Entre 70 et 80% des vols sont assurés aujourd’hui avec une priorité donnée aux voyageurs étrangers qui souhaitent venir en France afin de profiter des festivités de l’Euro de football. Au début de la grève, la direction de la compagnie estimait les pertes financières à plus de 5 millions d’euros par jour. Mardi, le coût des quatre jours de grève s’élevait déjà à 40 millions d’euros.

Le PDG d’Air France, Frédéric Gagey, a tenu un point presse pour expliquer que tout avait été fait jusqu’au bout pour éviter la grève, sans succès. Deux séances de négociation ont eu lieu cette semaine, la première a duré 12 heures tandis que la seconde a duré plus de 8 heures.

Des concessions faites par la direction d’Air France

La direction notamment a fait des concessions sur la majoration des heures supplémentaires proposant une baisse moins importante que prévue. Malgré ces propositions, les trois syndicats de pilote présents aux négociations ont maintenu leur préavis de grève jusqu’à mardi soir, avec une reconduction possible.
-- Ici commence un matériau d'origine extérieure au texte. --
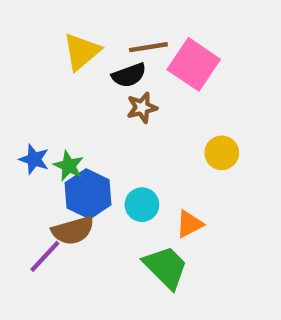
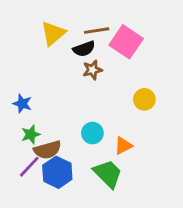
green star: (69, 166) -> (31, 134), moved, turned 30
blue hexagon: (88, 194) -> (57, 172), moved

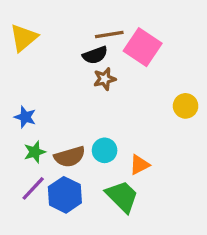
yellow triangle: (53, 33) -> (24, 38), moved
yellow circle: (144, 99) -> (186, 106), moved
brown semicircle: (48, 150) -> (70, 157), moved

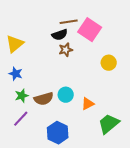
yellow triangle: (24, 38) -> (15, 44), moved
yellow circle: (186, 106) -> (109, 63), moved
blue hexagon: (65, 195) -> (58, 133), moved
green trapezoid: (122, 196) -> (109, 124), moved, turned -85

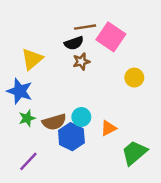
yellow triangle: (15, 44) -> (32, 59), moved
blue star: (16, 74) -> (20, 91), size x1.5
purple line: (21, 119) -> (28, 161), moved
blue hexagon: (58, 133) -> (71, 137), moved

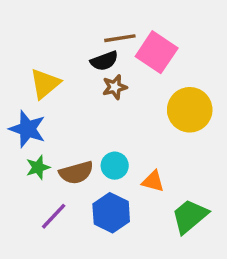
yellow circle: (134, 78) -> (190, 110), size x1.6
orange triangle: (108, 128) -> (153, 181), turned 42
blue hexagon: (71, 137) -> (111, 213), moved
purple line: (28, 161) -> (54, 216), moved

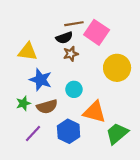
yellow triangle: (45, 84) -> (28, 52), turned 48
blue star: (27, 129) -> (41, 80), moved
cyan circle: (115, 166) -> (74, 89), moved
orange triangle: (153, 181) -> (94, 112), size x1.6

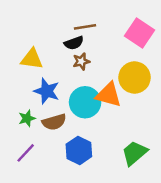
pink square: (97, 32) -> (139, 33), moved
cyan circle: (74, 89) -> (85, 102), size x1.6
orange triangle: (94, 112) -> (109, 95), moved
purple line: (33, 133) -> (26, 153), moved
Comme nous l’avons précisé au début de l’article, ce conflit n’a rien à voir avec la loi travail, en effet les pilotes sont opposés au plan d’économie élaboré par la direction qui prévoit notamment des baisses de rémunération. Mais cette question des salaires est secondaire affirme le SNPL (Syndicat National des Pilots de Ligne), le principal syndicat de pilote qui met en avant un autre problème.

Pour lui, Air France est en réalité bien moins traité au sein du groupe que l’autre compagnie, le néerlandais KLM (Royal Deutsch Airlines) qui elle, est privilégiée pour les liaisons longs courriers. Pour le syndicat, 1 milliard de chiffres d’affaire est transféré de la France vers les Pays Bas chaque année. Les pourparlers entre les dirigeants et les syndicats semblent difficiles, mais comme nous l’avons rappelé précédemment, les vols transportant les supporters étrangers seront assurés pendant toute la compétition de football. Des dispositifs mis en place jusqu’à la fin de l’Euro avec l’espoir que les prochains mois seront plus propices aux négociations.